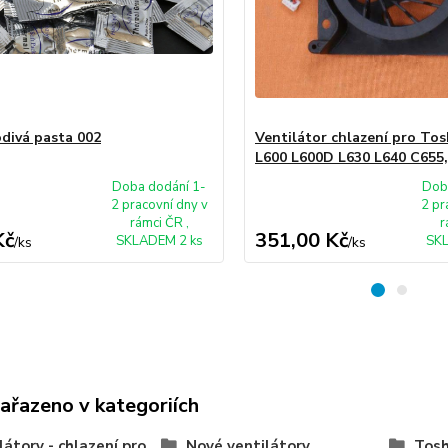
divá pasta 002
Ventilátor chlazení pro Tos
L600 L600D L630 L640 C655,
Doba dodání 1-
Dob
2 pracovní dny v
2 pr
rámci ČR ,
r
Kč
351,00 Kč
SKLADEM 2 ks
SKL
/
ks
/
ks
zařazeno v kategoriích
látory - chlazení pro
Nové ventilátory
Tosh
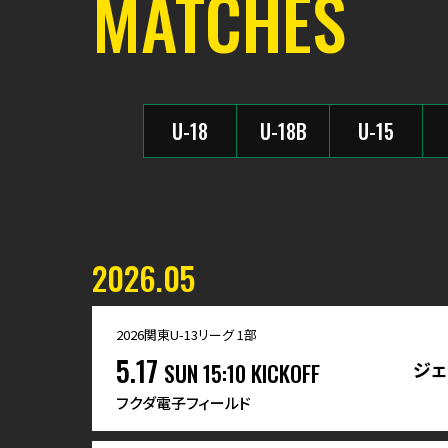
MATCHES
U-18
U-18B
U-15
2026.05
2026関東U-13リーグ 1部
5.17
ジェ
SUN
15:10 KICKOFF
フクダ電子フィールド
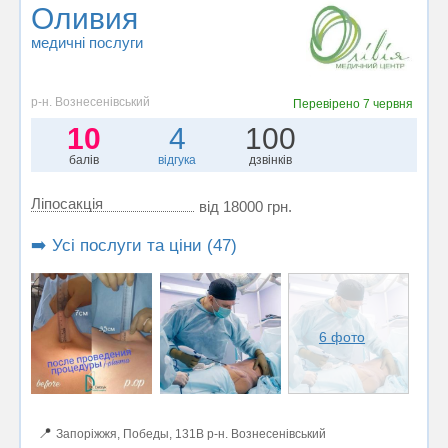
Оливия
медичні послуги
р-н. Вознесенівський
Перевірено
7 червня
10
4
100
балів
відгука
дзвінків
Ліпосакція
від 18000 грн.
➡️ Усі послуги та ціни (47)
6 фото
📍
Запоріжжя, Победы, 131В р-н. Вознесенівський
▬▬▬▬▬▬▬▬▬▬
• _Directions_: Identify each line in the records above containing the word "послуги"; copy those lines.

• _Output of the task_:
медичні послуги
➡️ Усі послуги та ціни (47)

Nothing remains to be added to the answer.